The government hoped it could be a free vote in Parliament, allowing rural MPs from opposition parties to vote for it if their constituents supported the legislation.
Opposition leaders quickly rejected any idea of support for the government. Liberal leader Michael Ignatieff, who has been courting rural votes since he became leader almost four months ago, said he would instruct the Liberal majority in the Senate to kill the bill.
“We won’t pass his (prime minister Stephen Harper) bills,” the Liberal leader told a party gathering in Toronto April 1.
Liberal public safety critic Mark Holland told reporters that Liberals continue to reject an end to the long gun registry.
“Let us be clear, the gun registry is something that we support,” he said. “It’s an important tool that officers use every single day to enforce prohibition orders and to keep officers safe.”
Holland said he understands rural Canadians have concerns with the registry.
“There are legitimate concerns that rural constituencies have with the registry,” he said.
“There are things that need to be fixed. There are administrative problems that are legitimate grievances and we need to deal with those. We need to make those grievances go away.”
In the House of Commons, the Bloc Québécois denounced the bill as another affront to Quebec.
“Everyone in Quebec agrees that the gun registry is vital to the integrated and effective fight against crime,” said MP Serge Ménard, a former Quebec justice minister and attorney general.
Van Loan replied: “As for the long gun registry, that is a matter of targeting farmers, law-abiding hunters.
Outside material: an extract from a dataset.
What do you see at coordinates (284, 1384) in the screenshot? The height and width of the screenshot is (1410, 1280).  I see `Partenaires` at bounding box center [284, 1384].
That is not where the problem is. The problem is fighting crime.”
The government move to introduce gun registry legislation was partly an attempt to head off a planned April 1 House of Commons debate on a private member’s bill proposed by longtime Saskatchewan gun registry opponent Garry Breitkreuz that was written in a way to end even parts of the registry the Conservatives agree should be kept.
Van Loan said the unusual decision to introduce legislation in the Senate was made because the Senate legislative agenda is less crowded and the bill could be dealt with more quickly than in the House of Commons.